**Work to complete**
Go through the entries below and print, exactly, the lines starting at the one with "32/2017, del 20" and ending at the one with "Actes i documents", keeping both ends and no others.
Start of Records for this exercise
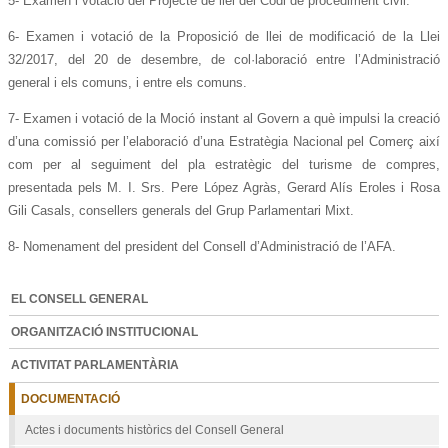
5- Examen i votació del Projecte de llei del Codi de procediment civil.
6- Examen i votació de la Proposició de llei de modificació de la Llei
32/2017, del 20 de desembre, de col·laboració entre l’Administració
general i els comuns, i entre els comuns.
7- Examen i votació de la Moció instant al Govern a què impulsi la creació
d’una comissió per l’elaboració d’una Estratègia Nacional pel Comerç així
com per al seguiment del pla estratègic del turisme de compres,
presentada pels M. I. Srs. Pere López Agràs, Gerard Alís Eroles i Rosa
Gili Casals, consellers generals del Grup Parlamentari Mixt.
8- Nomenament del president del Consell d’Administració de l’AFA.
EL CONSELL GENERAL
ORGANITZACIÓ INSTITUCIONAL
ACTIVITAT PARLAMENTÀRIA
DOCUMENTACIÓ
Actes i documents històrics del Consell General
End of Records for this exercise
Start of Records for this exercise
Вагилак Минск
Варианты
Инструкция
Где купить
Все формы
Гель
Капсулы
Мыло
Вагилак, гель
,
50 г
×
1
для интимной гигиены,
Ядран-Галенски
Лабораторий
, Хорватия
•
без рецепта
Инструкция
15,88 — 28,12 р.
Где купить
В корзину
End of Records for this exercise
**Expected output**
32/2017, del 20 de desembre, de col·laboració entre l’Administració
general i els comuns, i entre els comuns.
7- Examen i votació de la Moció instant al Govern a què impulsi la creació
d’una comissió per l’elaboració d’una Estratègia Nacional pel Comerç així
com per al seguiment del pla estratègic del turisme de compres,
presentada pels M. I. Srs. Pere López Agràs, Gerard Alís Eroles i Rosa
Gili Casals, consellers generals del Grup Parlamentari Mixt.
8- Nomenament del president del Consell d’Administració de l’AFA.
EL CONSELL GENERAL
ORGANITZACIÓ INSTITUCIONAL
ACTIVITAT PARLAMENTÀRIA
DOCUMENTACIÓ
Actes i documents històrics del Consell General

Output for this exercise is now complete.